- September 18, 2023
- Posted by: Umesh Paliwal
- Category: Blog
Goyal Salt Ltd. is a Jaipur-based enterprise specializing in the production of various types of salt, including triple refined free flow edible salt, industrial salt, and double fortified salt. Established in 1985, the company has grown considerably over the years, pioneering the first iodized salt plant in North India and undergoing various technology upgrades.
Land and Production Capacity
The company owns 80 Bigha of land for mining raw salt and between 400-450 Bigha near Sambhar Lake for salt production. The company has installed various plants with capacities ranging from 200 metric tons to 700 metric tons per day, thereby securing a significant production scale.
Market Presence, Revenue and Valuation
1. Goyal Salt is currently operational in 13 Indian states and has a distributor network of 65-70 entities.
2. In Fy21, Fy22 and Fy23 they have clocked a revenue of INR 60 Cr, INR 66 Cr and INR 117 Cr, respectively.
3. In Fy21, Fy22 and Fy23 they have clocked a PAT of INR 63 lk, INR 68 kh and INR 353 lk, respectively.
4. Goyal Salt Gross Margins are between 43 to 50% from FY21 to Fy23.
5. As on 31.03.2023, they have ~9 Cr of Short term borrowings and no Long Term loan.
6. They have manageable ~46 receivables days. Also generating cash in Fy22 and Fy23 from operation which is a good sign.
7. The company aims to expand its reach to 20-25 states. Their projected revenues are INR 130-140 crores for the next year, with future projections being INR 200 crores in 2025 and INR 300-400 crores in 2026.
8. They have NPM of around ~3% in Fy23. If we assume they will same NPM in Fy25, then expected Profit would be 9 Cr to 12 Cr. If we give P/e of 20x to this Goyal Salt, the Mcap would be INR 180 Cr to INR 240 Cr.
9. The Goyal Salt is coming up with an IPO at INR 38 per share and Mcap of INR 68 Cr.
So, if we go by the words of management, there can be a potential upside of 2.6x to 3.52x in the share price assuming P/E multiple of 20. Remember, the IPO is coming at P/E of ~20x.
Goyal Salt operates through a B2G (Business to Government), B2B (Business to Business), and B2C (Business to Consumer) model. While their primary focus has been on B2G and B2B, they are increasingly focusing on their B2C segment for higher margins and brand visibility.
Marketing and Competitive Strategies
1. B2G: The company aims to be cost-competitive by assessing competitor pricing and working towards cost reduction.
2. B2B: They are consulting distributors to match rates and improve quality.
3. B2C: The company aims to improve brand visibility through marketing efforts and plans to appoint district-wise distributors.
4. Branding: A significant strategic move for Goyal Salt is moving into branding, which gives them an edge in a market that is largely unorganized and unbranded.
1. Salt Box System: Goyal Salt has its proprietary salt box system which meets 25% of their raw salt requirements, thus increasing their bargaining and purchasing power.
2. Solar Plant: A 500 kW solar plant helps in reducing electricity costs.
IPO and Capital Utilization
The funds generated will be used for machinery investment, appointing a brand ambassador, and securing working capital.
1. Working Capital: The company needs sufficient working capital to procure salt within a three-month window to ensure cost-effectiveness.
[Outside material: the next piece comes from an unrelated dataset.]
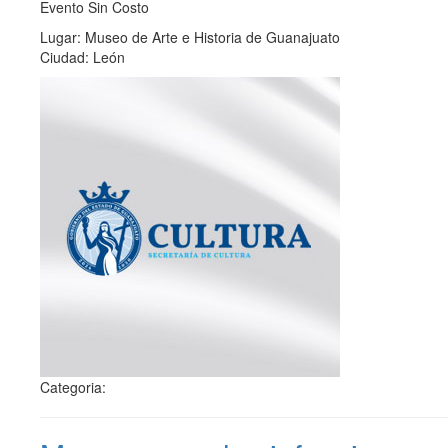
Evento Sin Costo
Lugar: Museo de Arte e Historia de Guanajuato
Ciudad: León
Categoria:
The salt raw material is only available between April to June every year. So, salt companies need working capital in this quarter only.
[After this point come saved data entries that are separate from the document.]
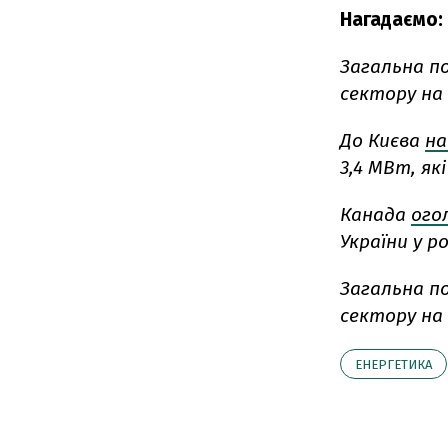
Нагадаємо:
Загальна п
сектору на 
До Києва
на
3,4 МВт, як
Канада
ого
України у ро
Загальна п
сектору на 
ЕНЕРГЕТИКА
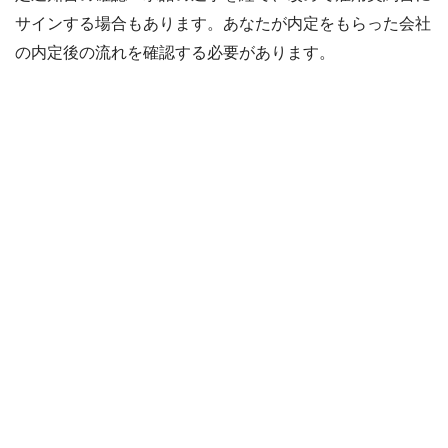
サインする場合もあります。あなたが内定をもらった会社
の内定後の流れを確認する必要があります。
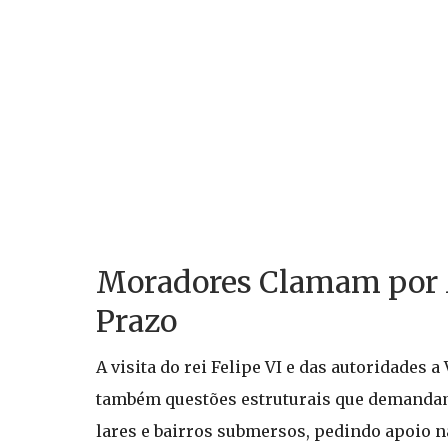
Moradores Clamam por M
Prazo
A visita do rei Felipe VI e das autoridades
também questões estruturais que demandam
lares e bairros submersos, pedindo apoio n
2. Environmental Factors: The salt business is sensitive to weather conditions which can affect raw salt production.
India, being the 30th largest salt-producing country, has a market worth between INR 7,000 to 9,000 crores. Goyal Salt aims to capitalize on this by focusing on both edible and industrial salt markets.
Goyal Salt Ltd. is well-positioned in the salt industry with a robust business model, expansive production capabilities, and a diversified customer base. Their upcoming IPO and focused marketing strategies are expected to propel them into a leadership position in both the national and potential export markets.